Anagram Thu 26-Apr-12 20:08:20

So really, in effect, the 'age of consent' means nothing much any more, does it? confused

nelliedeane Thu 26-Apr-12 20:26:40

That is the worrying thing Anagram the boundaries are becoming blurred,and a one size dosent fit all any more,I suppose each case is treated individually.

granbunny Thu 26-Apr-12 20:54:30

i am concerned.

children who need contraception can get it through the school nurse - though in the holidays they might need somewhere else to go.

my worry is that by making the pill available to 13 years olds, we will encourage all children of that age to believe that it is 'normal' to be sexually active.

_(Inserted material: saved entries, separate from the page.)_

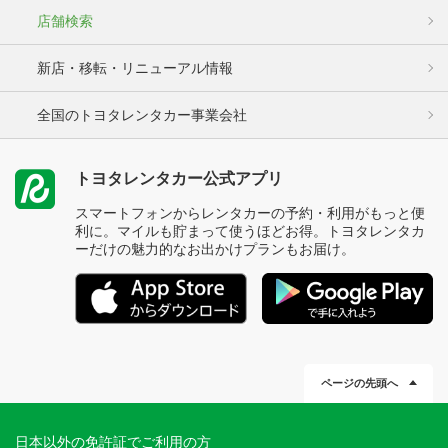
店舗検索
新店・移転・リニューアル情報
全国のトヨタレンタカー事業会社
トヨタレンタカー公式アプリ
スマートフォンからレンタカーの予約・利用がもっと便
利に。マイルも貯まって使うほどお得。トヨタレンタカ
ーだけの魅力的なお出かけプランもお届け。
ページの先頭へ
日本以外の免許証でご利用の方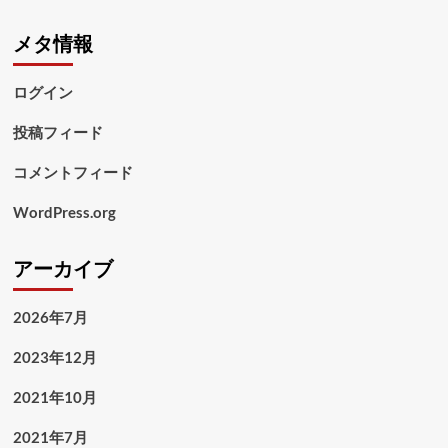
メタ情報
ログイン
投稿フィード
コメントフィード
WordPress.org
アーカイブ
2026年7月
2023年12月
2021年10月
2021年7月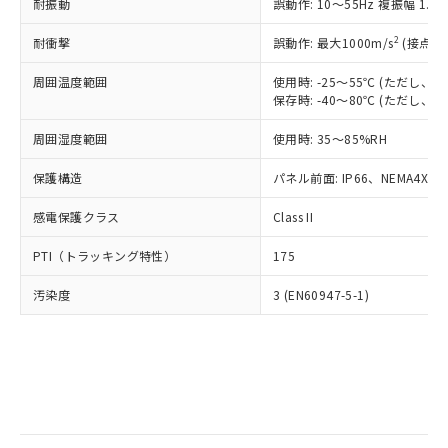
当社は規制貨物を破棄する場合は、完
耐振動
ル) (DEHP)(別名：DOP) 1000ppm以下、フタル酸ブチ
誤動作: 10～55Hz 複振幅 1.
正式な納期状況および標準価格はお客
ル類) : 1000ppm、
ルベンジル（BBP） 1000ppm以下、フタル酸ジブチル
全に破砕するなど、違法に輸出されな
DBP(フタル酸ジブチル) : 1000ppm、 DIBP(フタル酸ジ
様のお取引先、またはお客様担当のオ
（DBP） 1000ppm以下、フタル酸ジイソブチル
イソブチル) : 1000ppm、 BBP(フタル酸ブチルベンジ
△
一定数には満たないが在庫あり
いよう必要な手段を講じます。
2
耐衝撃
誤動作: 最大1000m/s
(接点開
ムロン制御機器販売店・当社販売員に
(DIBP) 1000ppm以下
ル) : 1000ppm、
当社は貴社製品を、核兵器、ミサイ
但し、RoHS指令で産業用監視および制御機器に対する
DEHP(フタル酸ビス(2-エチルヘキシル)) : 1000ppm
ご相談ください。
適用除外項目は除く。
周囲温度範囲
使用時: -25～55℃ (ただし
ル、化学兵器、生物兵器またはその他
－
在庫なし(最新の在庫状況につ
オムロン制御機器販売店や当社販売拠
フタル酸エステル類の４物質については閾値を超える意
保存時: -40～80℃ (ただし
武器並びにこれらの製造装置等に一切
いては、お客様のお取引先、ま
図的な使用がないことを確認しています。
点は「
販売ネットワーク
」をご確認
※2 環境保護使用期限
使用いたしません。
たはお客様担当のオムロン制御
ください。
周囲湿度範囲
使用時: 35～85%RH
当社は、貴社製品を第三者に販売する
機器販売店・当社販売員にご確
在庫状況および標準価格結果を当社の
※2 対応予定月
「ｅ」：有害物質（10物質）のすべてが基
場合は、上記1、2および3の内容を当
認ください)
事前の承諾なく第三者に漏洩または開
保護構造
パネル前面: IP66、NEMA4X, N
準値以下であることを示します。
該第三者に通知します。また当社は、
示しないようお願いします。
部品在庫の切り替え状況などにより、予定
「10」：通常の使用状況下において有害物
販売先および販売に係わる関係者が違
マイパーツ機能（部品リスト作成サー
感電保護クラス
Class II
空
受注生産機種、また在庫状況の
月が前後することがあります。
質が外部に漏えいし、環境に深刻な影響を
法に輸出するおそれがある場合は、取
ビス）をご利用いただくには、I-Web
白
情報を公開していない機種
及ぼさない年数を意味します。
り引きをいたしません。
PTI（トラッキング特性）
175
メンバーズにご登録されている必要が
「－」：未確認です。当社販売部門へお問
あります。
い合わせください。
汚染度
3 (EN60947-5-1)
お客様が当ウェブサイト上で当社にご
※3 非含有証明書ダウンロード
登録された部品リストについて、当社
および当社の共同利用者が、当社の製
下記の非含有証明書をダウンロードするこ
品・サービスに関するお客様との取
とができます。
合意する
キャンセル
引・商談に必要な範囲で利用すること
をご了承ください。
EU RoHS指令（10物質）の非含有証明書
※当社の共同利用者とは、
"個人情報
51物質の非含有証明書（当社基準）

and older people might think it is ok to have sex with children, if children are 'expected' to have sex anyway.

but, pregnancy and abortion are not good at 13 either.

perhaps we should work on providing better role models for young people, and 'desexualising' society (trying not to put sex everywhere as if there was nothing else in life). and giving young people time to be children. they'll be adults for long enough.

baba! nice name. it's what my daughter called my breasts and breastfeeding. 'having a baba', from 'mr baba and mrs baba'. mrs baba was the left breast. daughter breastfed until four, so we had plenty of time to talk about it. i think i might have mentioned that before. i'm old and forgetful.

granbunny Thu 26-Apr-12 20:56:11

and i haven't mentioned 'honour'. they are dishonoured by early sexual activity. they should wait until they're married!